_PROBLEM TO SOLVE_. A complete answer lists every line of the material where the string "View" occurs.

_STORED DATA_.
.....

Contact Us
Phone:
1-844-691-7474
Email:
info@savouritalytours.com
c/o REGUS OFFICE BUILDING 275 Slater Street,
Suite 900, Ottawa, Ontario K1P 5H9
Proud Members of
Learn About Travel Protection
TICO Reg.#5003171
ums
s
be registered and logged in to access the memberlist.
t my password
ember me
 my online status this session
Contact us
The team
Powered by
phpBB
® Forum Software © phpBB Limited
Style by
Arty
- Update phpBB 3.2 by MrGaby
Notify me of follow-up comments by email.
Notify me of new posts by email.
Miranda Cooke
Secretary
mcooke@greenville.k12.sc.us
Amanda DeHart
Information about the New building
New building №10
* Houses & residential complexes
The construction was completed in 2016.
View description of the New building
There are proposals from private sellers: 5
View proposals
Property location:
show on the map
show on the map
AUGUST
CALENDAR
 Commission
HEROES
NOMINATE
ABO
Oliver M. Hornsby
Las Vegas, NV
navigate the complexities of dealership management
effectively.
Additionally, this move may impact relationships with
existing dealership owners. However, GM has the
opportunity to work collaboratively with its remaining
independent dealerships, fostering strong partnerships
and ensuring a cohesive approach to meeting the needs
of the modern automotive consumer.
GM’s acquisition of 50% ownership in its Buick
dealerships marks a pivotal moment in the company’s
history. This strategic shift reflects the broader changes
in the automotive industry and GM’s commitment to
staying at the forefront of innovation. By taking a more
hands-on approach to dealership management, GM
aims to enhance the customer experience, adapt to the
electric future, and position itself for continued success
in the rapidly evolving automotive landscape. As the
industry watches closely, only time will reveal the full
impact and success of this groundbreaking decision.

.....

_EXERCISE ANSWER_.
View description of the New building
View proposals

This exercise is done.